Alas, there is no simple solution. Although digital music carries the promise of separation from petrocapitalism, Devine points out that it provides a classic example of Jevons’ paradox that increased efficiency tends instead to increase total consumption. We now buy an array of material electronic products to listen to our immaterial music files, while the physical infrastructure of data storage, processing and transmission is largely hidden from view. The music itself may be increasingly digital but the impacts have simply moved elsewhere and capitalism has found a way of selling us new stuff.

In a particularly telling set of figures towards the end of the book, Devine pieces together the fragmentary and uncertain quantitative evidence to examine the environmental impact of the global music industry at the peaks of shellac, vinyl and CD sales, then compares them to data from 2016 including digital music. There is half of a good news story: the mass of plastics involved in the production of music is falling. On the other hand, thanks to the popularity of streaming services, the energy costs, and therefore the carbon emissions, are rapidly rising.

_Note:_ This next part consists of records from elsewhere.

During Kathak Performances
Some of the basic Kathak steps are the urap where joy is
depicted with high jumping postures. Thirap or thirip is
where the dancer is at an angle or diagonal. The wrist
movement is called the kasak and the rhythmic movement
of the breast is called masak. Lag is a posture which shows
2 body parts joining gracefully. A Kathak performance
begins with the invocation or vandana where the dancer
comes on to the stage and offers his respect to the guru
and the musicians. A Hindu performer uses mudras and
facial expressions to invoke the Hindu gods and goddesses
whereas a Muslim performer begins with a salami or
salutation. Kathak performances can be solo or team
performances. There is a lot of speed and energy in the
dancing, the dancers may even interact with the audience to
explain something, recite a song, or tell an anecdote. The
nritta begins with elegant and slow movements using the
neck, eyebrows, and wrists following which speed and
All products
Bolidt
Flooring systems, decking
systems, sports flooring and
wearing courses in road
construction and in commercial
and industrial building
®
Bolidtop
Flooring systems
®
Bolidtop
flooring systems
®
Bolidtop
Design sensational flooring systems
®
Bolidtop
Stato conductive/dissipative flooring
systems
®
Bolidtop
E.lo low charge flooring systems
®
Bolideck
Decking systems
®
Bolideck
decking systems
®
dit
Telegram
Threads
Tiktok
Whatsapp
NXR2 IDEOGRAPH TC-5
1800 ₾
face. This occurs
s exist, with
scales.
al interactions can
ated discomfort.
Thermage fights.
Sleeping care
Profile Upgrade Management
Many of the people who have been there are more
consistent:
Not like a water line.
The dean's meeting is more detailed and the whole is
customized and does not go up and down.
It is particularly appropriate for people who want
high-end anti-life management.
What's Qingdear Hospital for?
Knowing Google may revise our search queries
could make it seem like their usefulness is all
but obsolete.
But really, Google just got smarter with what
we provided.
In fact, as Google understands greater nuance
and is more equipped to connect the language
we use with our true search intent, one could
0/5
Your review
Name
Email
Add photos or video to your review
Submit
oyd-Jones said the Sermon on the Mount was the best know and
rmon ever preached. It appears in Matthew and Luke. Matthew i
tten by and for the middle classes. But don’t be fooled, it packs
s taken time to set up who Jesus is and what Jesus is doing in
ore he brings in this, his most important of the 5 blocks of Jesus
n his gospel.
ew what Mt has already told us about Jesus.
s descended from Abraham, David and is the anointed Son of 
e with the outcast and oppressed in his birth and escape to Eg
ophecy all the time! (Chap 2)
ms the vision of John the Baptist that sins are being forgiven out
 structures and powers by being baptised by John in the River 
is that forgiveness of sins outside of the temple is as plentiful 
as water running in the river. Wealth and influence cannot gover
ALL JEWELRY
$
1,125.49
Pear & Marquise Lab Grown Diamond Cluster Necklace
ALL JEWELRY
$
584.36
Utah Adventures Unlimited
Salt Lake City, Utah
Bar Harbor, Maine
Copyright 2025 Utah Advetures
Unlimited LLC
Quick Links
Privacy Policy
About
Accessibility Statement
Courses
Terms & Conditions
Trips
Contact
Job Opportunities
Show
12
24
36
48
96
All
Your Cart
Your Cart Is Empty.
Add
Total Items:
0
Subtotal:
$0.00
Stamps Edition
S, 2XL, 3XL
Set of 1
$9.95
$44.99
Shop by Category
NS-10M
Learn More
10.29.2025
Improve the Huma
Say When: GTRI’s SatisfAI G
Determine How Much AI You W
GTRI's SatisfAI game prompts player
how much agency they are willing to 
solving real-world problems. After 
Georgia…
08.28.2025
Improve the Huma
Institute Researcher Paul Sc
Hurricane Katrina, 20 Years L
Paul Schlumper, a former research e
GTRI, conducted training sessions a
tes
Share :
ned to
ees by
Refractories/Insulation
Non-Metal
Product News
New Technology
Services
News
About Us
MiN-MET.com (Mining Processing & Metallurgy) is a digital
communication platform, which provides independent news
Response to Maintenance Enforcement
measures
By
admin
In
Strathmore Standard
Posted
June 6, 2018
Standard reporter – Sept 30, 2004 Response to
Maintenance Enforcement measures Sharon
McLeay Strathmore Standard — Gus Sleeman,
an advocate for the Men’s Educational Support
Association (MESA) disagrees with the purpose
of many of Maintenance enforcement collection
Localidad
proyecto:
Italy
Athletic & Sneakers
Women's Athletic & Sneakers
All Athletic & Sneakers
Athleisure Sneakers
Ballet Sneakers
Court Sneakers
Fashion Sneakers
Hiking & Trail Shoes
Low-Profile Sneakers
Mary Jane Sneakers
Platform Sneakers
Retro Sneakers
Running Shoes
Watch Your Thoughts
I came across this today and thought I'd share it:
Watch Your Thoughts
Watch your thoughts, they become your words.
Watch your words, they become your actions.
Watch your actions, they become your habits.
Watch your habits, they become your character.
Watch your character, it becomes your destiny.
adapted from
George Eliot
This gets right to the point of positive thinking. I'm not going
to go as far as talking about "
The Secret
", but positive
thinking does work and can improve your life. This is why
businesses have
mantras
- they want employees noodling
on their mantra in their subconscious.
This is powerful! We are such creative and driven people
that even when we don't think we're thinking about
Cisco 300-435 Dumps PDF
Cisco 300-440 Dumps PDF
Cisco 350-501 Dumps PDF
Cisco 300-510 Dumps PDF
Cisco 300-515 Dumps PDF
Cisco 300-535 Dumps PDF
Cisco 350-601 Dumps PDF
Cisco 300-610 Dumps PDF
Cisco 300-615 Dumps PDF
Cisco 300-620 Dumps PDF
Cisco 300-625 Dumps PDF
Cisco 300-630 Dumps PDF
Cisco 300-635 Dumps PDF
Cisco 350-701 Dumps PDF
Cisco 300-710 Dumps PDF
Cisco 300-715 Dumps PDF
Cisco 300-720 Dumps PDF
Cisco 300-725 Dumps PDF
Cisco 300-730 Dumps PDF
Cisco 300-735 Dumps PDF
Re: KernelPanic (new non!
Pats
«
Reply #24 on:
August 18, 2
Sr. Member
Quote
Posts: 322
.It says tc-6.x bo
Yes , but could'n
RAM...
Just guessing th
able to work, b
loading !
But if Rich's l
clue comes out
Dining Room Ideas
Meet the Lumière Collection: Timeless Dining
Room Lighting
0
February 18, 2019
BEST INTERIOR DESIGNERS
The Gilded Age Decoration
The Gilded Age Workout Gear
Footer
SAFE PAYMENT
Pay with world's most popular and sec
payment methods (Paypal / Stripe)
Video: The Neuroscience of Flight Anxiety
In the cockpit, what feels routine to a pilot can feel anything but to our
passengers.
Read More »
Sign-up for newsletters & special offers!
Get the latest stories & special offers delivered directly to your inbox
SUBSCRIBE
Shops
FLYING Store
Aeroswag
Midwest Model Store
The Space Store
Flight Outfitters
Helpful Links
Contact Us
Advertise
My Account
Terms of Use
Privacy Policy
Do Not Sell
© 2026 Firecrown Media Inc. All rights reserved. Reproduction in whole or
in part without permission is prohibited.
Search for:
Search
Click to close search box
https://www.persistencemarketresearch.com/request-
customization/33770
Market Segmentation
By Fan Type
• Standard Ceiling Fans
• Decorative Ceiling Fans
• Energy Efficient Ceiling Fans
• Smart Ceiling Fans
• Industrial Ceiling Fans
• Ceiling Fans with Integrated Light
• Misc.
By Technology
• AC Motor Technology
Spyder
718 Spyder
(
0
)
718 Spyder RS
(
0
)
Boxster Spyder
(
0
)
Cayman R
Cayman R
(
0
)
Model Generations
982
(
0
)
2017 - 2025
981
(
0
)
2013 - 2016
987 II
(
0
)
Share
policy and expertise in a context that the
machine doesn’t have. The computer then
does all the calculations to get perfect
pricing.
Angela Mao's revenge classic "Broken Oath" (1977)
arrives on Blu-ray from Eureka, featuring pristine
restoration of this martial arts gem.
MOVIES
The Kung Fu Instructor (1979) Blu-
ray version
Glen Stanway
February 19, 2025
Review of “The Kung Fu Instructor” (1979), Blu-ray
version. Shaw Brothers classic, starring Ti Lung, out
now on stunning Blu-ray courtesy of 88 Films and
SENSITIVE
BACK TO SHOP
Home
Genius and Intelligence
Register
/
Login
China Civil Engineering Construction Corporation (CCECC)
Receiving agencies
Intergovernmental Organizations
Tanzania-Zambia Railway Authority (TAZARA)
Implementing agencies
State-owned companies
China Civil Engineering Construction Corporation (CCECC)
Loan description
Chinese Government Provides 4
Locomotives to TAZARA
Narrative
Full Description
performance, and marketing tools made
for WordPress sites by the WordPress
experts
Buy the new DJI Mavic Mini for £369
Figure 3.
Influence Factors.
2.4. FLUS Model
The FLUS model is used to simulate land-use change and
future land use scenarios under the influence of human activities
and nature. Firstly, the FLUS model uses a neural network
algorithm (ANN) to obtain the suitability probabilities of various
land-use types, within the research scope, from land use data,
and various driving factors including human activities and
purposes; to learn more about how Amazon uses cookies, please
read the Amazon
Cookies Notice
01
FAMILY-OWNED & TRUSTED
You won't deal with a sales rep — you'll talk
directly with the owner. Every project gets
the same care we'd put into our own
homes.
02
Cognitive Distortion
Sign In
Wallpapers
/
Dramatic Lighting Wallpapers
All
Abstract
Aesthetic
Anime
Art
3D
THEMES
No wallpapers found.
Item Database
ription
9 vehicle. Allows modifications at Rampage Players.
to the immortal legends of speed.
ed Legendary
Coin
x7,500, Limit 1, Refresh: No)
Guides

The book builds a case for what it calls ‘the slow violence of music’. While its consequences are less immediately obvious than industries such as mining, or have lower aggregate impact than activities like transport, it is linked to both of these and causes its own separate pathologies. It is tragically ironic that an activity so closely connected to many protest and counter-cultural movements is itself so inextricably entwined with the same forces they seek to oppose. Pick up a physical copy of Joni Mitchell’s Big Yellow Taxi and consider whether pressing it on a 7″ plastic disk manufactured from petrochemicals detracts from its intended message.

What then is the most ethical and environmentally responsible way to buy music? The obvious answer, as with all commodities, is of course to buy less. Beyond that, and assuming that you still want to support musicians and hear new music, my own best guess is that downloading and hosting music locally is the least harmful. This has the advantage, if you shop directly through record labels or hosting sites such as Bandcamp, that the producer receives a decent fraction of the purchase price, whereas streaming services only generate paltry revenue for musicians(4). You get to own the files and use them as you see fit without creating hidden energy costs.

So here’s my pledge. I’m going to give up buying new vinyl records and switch entirely to digital downloads. I have no qualms about picking up second hand records(5) but I won’t add to the existing problem. This habit will be harder for me to break than giving up smoking, but my conscience can’t maintain this blind spot any longer. Yes, it’s only a small thing, and very much a First World Problem, but we all need to start cutting back and I can’t pretend that my lifelong petrochemical addiction is necessary.


(1) Some might be shocked that I casually gave away large piles of records. Rest assured, the majority of 90s dance music was absolutely dreadful, and no-one wants to hear it any more, even ironically. The records were worthless. Some things are best forgotten.

(2) I hesitate to call myself a collector because my purchases are not linked to any concern about the value (present or future) of the records, nor to any completist accumulation of a particular genre or artist. I only buy what I want to listen to.

(3) You genuinely can hear the difference. I’ll happily prove it to anyone who has doubts. But to achieve this requires spending a lot of money on equipment and a well-pressed record made with high-quality vinyl. For the overwhelming majority of casual listeners there’s only downsides if sound quality is what you actually care about, and for the audiophiles among us we’re just spending lots of money on yet more unnecessary kit.

(4) I’ve heard it said that total royalties from physical record sales exceed those from streaming services, even at a time when vinyl is supposedly a legacy format. No wonder artists still want to release them.

(5) You can take many things but please leave me the pleasure of discovering a forgotten Crispy Ambulance 7″ in a dusty box at the back of a second-hand record shop.